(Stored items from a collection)
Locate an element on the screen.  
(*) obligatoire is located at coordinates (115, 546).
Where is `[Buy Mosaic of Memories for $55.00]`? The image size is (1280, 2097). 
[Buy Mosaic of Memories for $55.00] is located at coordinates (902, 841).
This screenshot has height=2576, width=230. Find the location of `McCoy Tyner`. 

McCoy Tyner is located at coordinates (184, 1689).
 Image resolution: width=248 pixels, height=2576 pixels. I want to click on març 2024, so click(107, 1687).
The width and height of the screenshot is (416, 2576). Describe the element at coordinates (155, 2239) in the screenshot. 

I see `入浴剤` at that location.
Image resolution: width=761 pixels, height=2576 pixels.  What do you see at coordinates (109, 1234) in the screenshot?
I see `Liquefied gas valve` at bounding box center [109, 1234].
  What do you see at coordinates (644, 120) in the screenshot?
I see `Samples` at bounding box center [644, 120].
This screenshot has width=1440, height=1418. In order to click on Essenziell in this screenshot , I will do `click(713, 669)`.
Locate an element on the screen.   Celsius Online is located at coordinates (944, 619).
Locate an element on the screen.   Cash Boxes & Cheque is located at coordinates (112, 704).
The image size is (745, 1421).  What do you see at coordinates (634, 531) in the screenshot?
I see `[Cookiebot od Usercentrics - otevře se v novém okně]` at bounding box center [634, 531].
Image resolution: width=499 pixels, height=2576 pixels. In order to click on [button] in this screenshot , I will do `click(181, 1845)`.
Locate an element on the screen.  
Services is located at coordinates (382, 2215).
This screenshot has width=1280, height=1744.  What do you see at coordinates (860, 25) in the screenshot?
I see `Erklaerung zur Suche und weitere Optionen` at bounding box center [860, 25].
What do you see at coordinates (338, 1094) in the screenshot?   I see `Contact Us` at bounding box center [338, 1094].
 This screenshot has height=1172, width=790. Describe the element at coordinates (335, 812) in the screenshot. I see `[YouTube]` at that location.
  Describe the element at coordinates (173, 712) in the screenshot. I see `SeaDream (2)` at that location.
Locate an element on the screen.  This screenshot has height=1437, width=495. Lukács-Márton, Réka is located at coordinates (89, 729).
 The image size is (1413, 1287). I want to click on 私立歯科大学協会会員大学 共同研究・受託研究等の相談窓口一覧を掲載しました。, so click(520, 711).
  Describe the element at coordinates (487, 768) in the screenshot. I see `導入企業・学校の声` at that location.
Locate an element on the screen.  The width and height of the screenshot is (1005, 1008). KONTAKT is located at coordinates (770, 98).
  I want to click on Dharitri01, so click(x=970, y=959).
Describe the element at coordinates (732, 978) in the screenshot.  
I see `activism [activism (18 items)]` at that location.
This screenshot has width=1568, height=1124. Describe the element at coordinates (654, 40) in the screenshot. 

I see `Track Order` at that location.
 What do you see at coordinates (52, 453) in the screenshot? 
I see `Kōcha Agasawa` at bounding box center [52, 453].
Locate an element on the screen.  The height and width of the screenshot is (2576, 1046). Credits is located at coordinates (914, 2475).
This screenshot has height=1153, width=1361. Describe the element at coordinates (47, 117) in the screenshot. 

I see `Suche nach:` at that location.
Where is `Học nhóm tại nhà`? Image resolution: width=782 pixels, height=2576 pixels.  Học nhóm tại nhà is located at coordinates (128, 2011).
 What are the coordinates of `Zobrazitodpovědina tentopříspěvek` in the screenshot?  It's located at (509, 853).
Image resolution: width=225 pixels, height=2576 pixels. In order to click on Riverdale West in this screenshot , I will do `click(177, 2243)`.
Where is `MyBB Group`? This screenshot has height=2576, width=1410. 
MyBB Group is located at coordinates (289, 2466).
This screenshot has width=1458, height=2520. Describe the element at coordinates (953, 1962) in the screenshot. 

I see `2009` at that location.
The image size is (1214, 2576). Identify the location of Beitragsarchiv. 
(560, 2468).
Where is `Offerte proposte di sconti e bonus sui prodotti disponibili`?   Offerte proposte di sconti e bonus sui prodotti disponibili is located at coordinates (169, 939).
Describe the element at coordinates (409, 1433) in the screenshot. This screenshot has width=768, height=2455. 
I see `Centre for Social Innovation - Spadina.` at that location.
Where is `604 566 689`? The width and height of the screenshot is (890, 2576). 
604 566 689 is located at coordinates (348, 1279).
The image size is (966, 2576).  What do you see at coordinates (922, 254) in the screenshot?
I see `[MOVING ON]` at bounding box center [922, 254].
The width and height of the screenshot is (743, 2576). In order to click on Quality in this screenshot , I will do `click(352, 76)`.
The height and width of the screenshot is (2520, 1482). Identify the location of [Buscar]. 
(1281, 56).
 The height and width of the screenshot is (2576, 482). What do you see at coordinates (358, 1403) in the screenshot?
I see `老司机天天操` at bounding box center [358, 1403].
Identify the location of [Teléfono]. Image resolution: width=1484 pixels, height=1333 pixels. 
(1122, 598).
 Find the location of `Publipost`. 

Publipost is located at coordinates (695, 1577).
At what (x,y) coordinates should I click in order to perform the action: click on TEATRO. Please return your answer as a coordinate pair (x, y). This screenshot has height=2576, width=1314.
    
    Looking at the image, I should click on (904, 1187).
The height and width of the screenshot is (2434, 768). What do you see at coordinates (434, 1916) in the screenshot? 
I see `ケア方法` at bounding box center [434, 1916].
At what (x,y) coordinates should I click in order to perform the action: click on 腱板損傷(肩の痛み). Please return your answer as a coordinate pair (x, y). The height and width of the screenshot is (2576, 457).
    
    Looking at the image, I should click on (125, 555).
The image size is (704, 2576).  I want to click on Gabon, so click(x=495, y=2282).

Exercise description: The records above must each be restated exactly as they stand.

Reply to the task:
Locate an element on the screen.  
(*) obligatoire is located at coordinates (115, 546).
Where is `[Buy Mosaic of Memories for $55.00]`? The image size is (1280, 2097). 
[Buy Mosaic of Memories for $55.00] is located at coordinates (902, 841).
This screenshot has height=2576, width=230. Find the location of `McCoy Tyner`. 

McCoy Tyner is located at coordinates (184, 1689).
 Image resolution: width=248 pixels, height=2576 pixels. I want to click on març 2024, so click(107, 1687).
The width and height of the screenshot is (416, 2576). Describe the element at coordinates (155, 2239) in the screenshot. 

I see `入浴剤` at that location.
Image resolution: width=761 pixels, height=2576 pixels.  What do you see at coordinates (109, 1234) in the screenshot?
I see `Liquefied gas valve` at bounding box center [109, 1234].
  What do you see at coordinates (644, 120) in the screenshot?
I see `Samples` at bounding box center [644, 120].
This screenshot has width=1440, height=1418. In order to click on Essenziell in this screenshot , I will do `click(713, 669)`.
Locate an element on the screen.   Celsius Online is located at coordinates (944, 619).
Locate an element on the screen.   Cash Boxes & Cheque is located at coordinates (112, 704).
The image size is (745, 1421).  What do you see at coordinates (634, 531) in the screenshot?
I see `[Cookiebot od Usercentrics - otevře se v novém okně]` at bounding box center [634, 531].
Image resolution: width=499 pixels, height=2576 pixels. In order to click on [button] in this screenshot , I will do `click(181, 1845)`.
Locate an element on the screen.  
Services is located at coordinates (382, 2215).
This screenshot has width=1280, height=1744.  What do you see at coordinates (860, 25) in the screenshot?
I see `Erklaerung zur Suche und weitere Optionen` at bounding box center [860, 25].
What do you see at coordinates (338, 1094) in the screenshot?   I see `Contact Us` at bounding box center [338, 1094].
 This screenshot has height=1172, width=790. Describe the element at coordinates (335, 812) in the screenshot. I see `[YouTube]` at that location.
  Describe the element at coordinates (173, 712) in the screenshot. I see `SeaDream (2)` at that location.
Locate an element on the screen.  This screenshot has height=1437, width=495. Lukács-Márton, Réka is located at coordinates (89, 729).
 The image size is (1413, 1287). I want to click on 私立歯科大学協会会員大学 共同研究・受託研究等の相談窓口一覧を掲載しました。, so click(520, 711).
  Describe the element at coordinates (487, 768) in the screenshot. I see `導入企業・学校の声` at that location.
Locate an element on the screen.  The width and height of the screenshot is (1005, 1008). KONTAKT is located at coordinates (770, 98).
  I want to click on Dharitri01, so click(x=970, y=959).
Describe the element at coordinates (732, 978) in the screenshot.  
I see `activism [activism (18 items)]` at that location.
This screenshot has width=1568, height=1124. Describe the element at coordinates (654, 40) in the screenshot. 

I see `Track Order` at that location.
 What do you see at coordinates (52, 453) in the screenshot? 
I see `Kōcha Agasawa` at bounding box center [52, 453].
Locate an element on the screen.  The height and width of the screenshot is (2576, 1046). Credits is located at coordinates (914, 2475).
This screenshot has height=1153, width=1361. Describe the element at coordinates (47, 117) in the screenshot. 

I see `Suche nach:` at that location.
Where is `Học nhóm tại nhà`? Image resolution: width=782 pixels, height=2576 pixels.  Học nhóm tại nhà is located at coordinates (128, 2011).
 What are the coordinates of `Zobrazitodpovědina tentopříspěvek` in the screenshot?  It's located at (509, 853).
Image resolution: width=225 pixels, height=2576 pixels. In order to click on Riverdale West in this screenshot , I will do `click(177, 2243)`.
Where is `MyBB Group`? This screenshot has height=2576, width=1410. 
MyBB Group is located at coordinates (289, 2466).
This screenshot has width=1458, height=2520. Describe the element at coordinates (953, 1962) in the screenshot. 

I see `2009` at that location.
The image size is (1214, 2576). Identify the location of Beitragsarchiv. 
(560, 2468).
Where is `Offerte proposte di sconti e bonus sui prodotti disponibili`?   Offerte proposte di sconti e bonus sui prodotti disponibili is located at coordinates (169, 939).
Describe the element at coordinates (409, 1433) in the screenshot. This screenshot has width=768, height=2455. 
I see `Centre for Social Innovation - Spadina.` at that location.
Where is `604 566 689`? The width and height of the screenshot is (890, 2576). 
604 566 689 is located at coordinates (348, 1279).
The image size is (966, 2576).  What do you see at coordinates (922, 254) in the screenshot?
I see `[MOVING ON]` at bounding box center [922, 254].
The width and height of the screenshot is (743, 2576). In order to click on Quality in this screenshot , I will do `click(352, 76)`.
The height and width of the screenshot is (2520, 1482). Identify the location of [Buscar]. 
(1281, 56).
 The height and width of the screenshot is (2576, 482). What do you see at coordinates (358, 1403) in the screenshot?
I see `老司机天天操` at bounding box center [358, 1403].
Identify the location of [Teléfono]. Image resolution: width=1484 pixels, height=1333 pixels. 
(1122, 598).
 Find the location of `Publipost`. 

Publipost is located at coordinates (695, 1577).
At what (x,y) coordinates should I click in order to perform the action: click on TEATRO. Please return your answer as a coordinate pair (x, y). This screenshot has height=2576, width=1314.
    
    Looking at the image, I should click on (904, 1187).
The height and width of the screenshot is (2434, 768). What do you see at coordinates (434, 1916) in the screenshot? 
I see `ケア方法` at bounding box center [434, 1916].
At what (x,y) coordinates should I click in order to perform the action: click on 腱板損傷(肩の痛み). Please return your answer as a coordinate pair (x, y). The height and width of the screenshot is (2576, 457).
    
    Looking at the image, I should click on (125, 555).
The image size is (704, 2576).  I want to click on Gabon, so click(x=495, y=2282).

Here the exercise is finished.